[Records for the exercise — start]
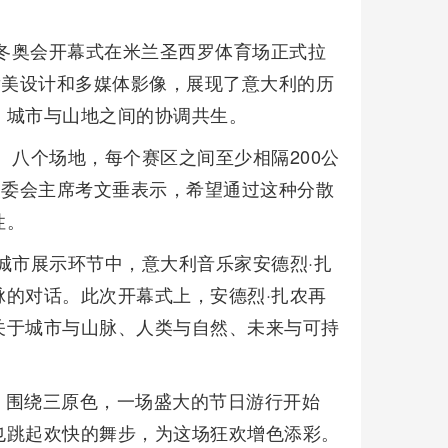
蒂纳冬奥会开幕式在米兰圣西罗体育场正式拉
舞美设计和多媒体影像，展现了意大利的历
、城市与山地之间的协调共生。
、八个场地，每个赛区之间至少相隔200公
奥委会主席考文垂表示，希望通过这种分散
性。
城市展示环节中，意大利音乐家安德烈·扎
的对话。此次开幕式上，安德烈·扎农再
关于城市与山脉、人类与自然、未来与可持
。围绕三原色，一场盛大的节日游行开始
也跳起欢快的舞步，为这场狂欢增色添彩。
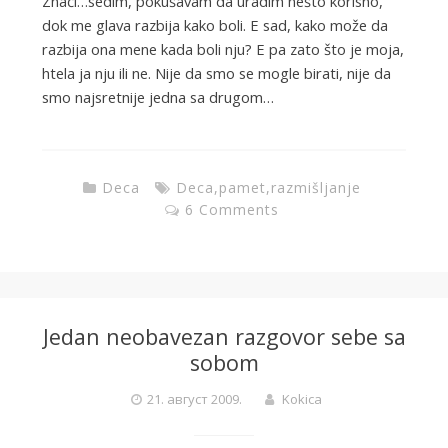
Znači…sedim, pokušavam da uradim nešto korisno,
dok me glava razbija kako boli. E sad, kako može da
razbija ona mene kada boli nju? E pa zato što je moja,
htela ja nju ili ne. Nije da smo se mogle birati, nije da
smo najsretnije jedna sa drugom…
Deca
Deca
,
pamet
,
razmišljanje
6 Comments
Jedan neobavezan razgovor sebe sa
sobom
21. август 2009.
Kokica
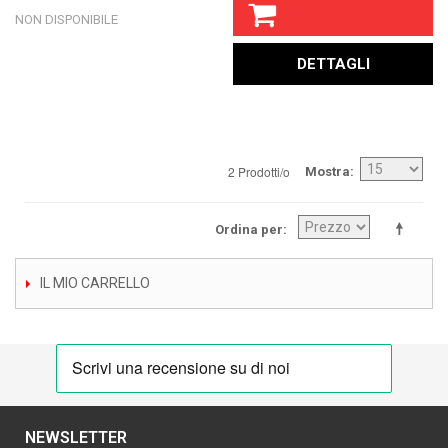
NON DISPONIBILE
DETTAGLI
2 Prodotti/o
Mostra
Ordina per
IL MIO CARRELLO
NEWSLETTER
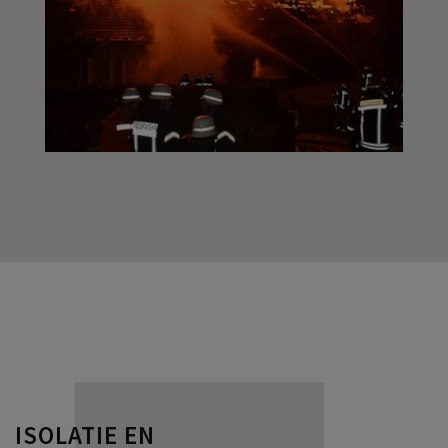
ISOLATIE EN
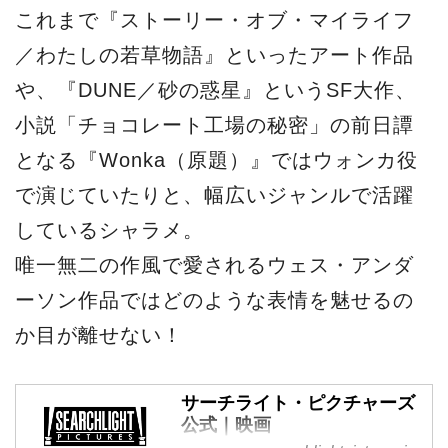
これまで『ストーリー・オブ・マイライフ
／わたしの若草物語』といったアート作品
や、『DUNE／砂の惑星』というSF大作、
小説「チョコレート工場の秘密」の前日譚
となる『Wonka（原題）』ではウォンカ役
で演じていたりと、幅広いジャンルで活躍
しているシャラメ。
唯一無二の作風で愛されるウェス・アンダ
ーソン作品ではどのような表情を魅せるの
か目が離せない！
サーチライト・ピクチャーズ
公式｜映画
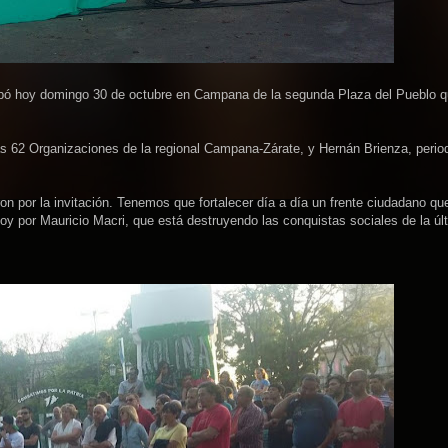
rticipó hoy domingo 30 de octubre en Campana de la segunda Plaza del Pueblo 
las 62 Organizaciones de la regional Campana-Zárate, y Hernán Brienza, period
ron por la invitación. Tenemos que fortalecer día a día un frente ciudadano qu
oy por Mauricio Macri, que está destruyendo las conquistas sociales de la úl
[Records for the exercise — finish]
Write every entry again exactly as given, skipping the pictures.

→ Solution to this problem
蒂纳冬奥会开幕式在米兰圣西罗体育场正式拉
舞美设计和多媒体影像，展现了意大利的历
、城市与山地之间的协调共生。
、八个场地，每个赛区之间至少相隔200公
奥委会主席考文垂表示，希望通过这种分散
性。
城市展示环节中，意大利音乐家安德烈·扎
的对话。此次开幕式上，安德烈·扎农再
关于城市与山脉、人类与自然、未来与可持
。围绕三原色，一场盛大的节日游行开始
也跳起欢快的舞步，为这场狂欢增色添彩。
Znači…sedim, pokušavam da uradim nešto korisno,
dok me glava razbija kako boli. E sad, kako može da
razbija ona mene kada boli nju? E pa zato što je moja,
htela ja nju ili ne. Nije da smo se mogle birati, nije da
smo najsretnije jedna sa drugom…
Deca
Deca
,
pamet
,
razmišljanje
6 Comments
Jedan neobavezan razgovor sebe sa
sobom
21. август 2009.
Kokica
NON DISPONIBILE
DETTAGLI
2 Prodotti/o
Mostra
Ordina per
IL MIO CARRELLO
NEWSLETTER
ISOLATIE EN
これまで『ストーリー・オブ・マイライフ
／わたしの若草物語』といったアート作品
や、『DUNE／砂の惑星』というSF大作、
小説「チョコレート工場の秘密」の前日譚
となる『Wonka（原題）』ではウォンカ役
で演じていたりと、幅広いジャンルで活躍
しているシャラメ。
唯一無二の作風で愛されるウェス・アンダ
ーソン作品ではどのような表情を魅せるの
か目が離せない！
サーチライト・ピクチャーズ
公式｜映画
rticipó hoy domingo 30 de octubre en Campana de la segunda Plaza del Pueblo 
las 62 Organizaciones de la regional Campana-Zárate, y Hernán Brienza, period
ron por la invitación. Tenemos que fortalecer día a día un frente ciudadano qu
oy por Mauricio Macri, que está destruyendo las conquistas sociales de la úl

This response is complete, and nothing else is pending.